I studied her expression as I spoke, trying to find a trace of something. She had a face like dough, pale and plain. Normally I didn’t mingle with girls not my kind, but Swallow and I lived in the same building. I wondered if she had heard something from my household. Noises or rumors. Something from last year, about my suicide attempt.
Outside the barbed wire and crudely built brick walls, parents were waiting. Cars, motorcycles, a few tricycles and bikes, feet, feet, feet. At Hebei No.7 Experimental High School, we had one weekend off every month. For the rest of the days, we studied and slept on campus. When the college entrance examination ended, half of our graduates would be accepted into top universities in China, defeating rivals from Beijing and Shanghai even with the preferential policy for residence.
Students flooded into the hallway as soon as the last class ended.
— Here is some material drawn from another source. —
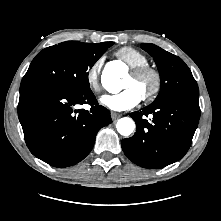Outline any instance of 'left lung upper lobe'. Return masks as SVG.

Chen Ben was waiting outside my classroom. As usual, we chatted about his girls. “She flew all the way from Hong Kong,” Ben said, “just to see me.”
“What a pilgrim.”
“Her name is Spring,” he continued. “I bought her lunch. That’s all. My girlfriend at the time was mad at me. I don’t get it. Would you be mad if you were my girlfriend?”
He was waiting, so I lingered a little before I answered.
“You know,” I said, “you are not that innocent.”
“What do you mean?”
“It is not good for boys to be pretty. You get spoiled so easily.”
His laughter was drowned out by the tower bell. It was the last notice for students to leave. Startled pigeons flew across the wine-colored sky. Roofs and bricks were dyed rosy in the sunset. I watched Ben’s reflection in the blazing glow on the glass window behind him. He had long and curly eyelashes, casting shadows under his eyes with a subdued softness.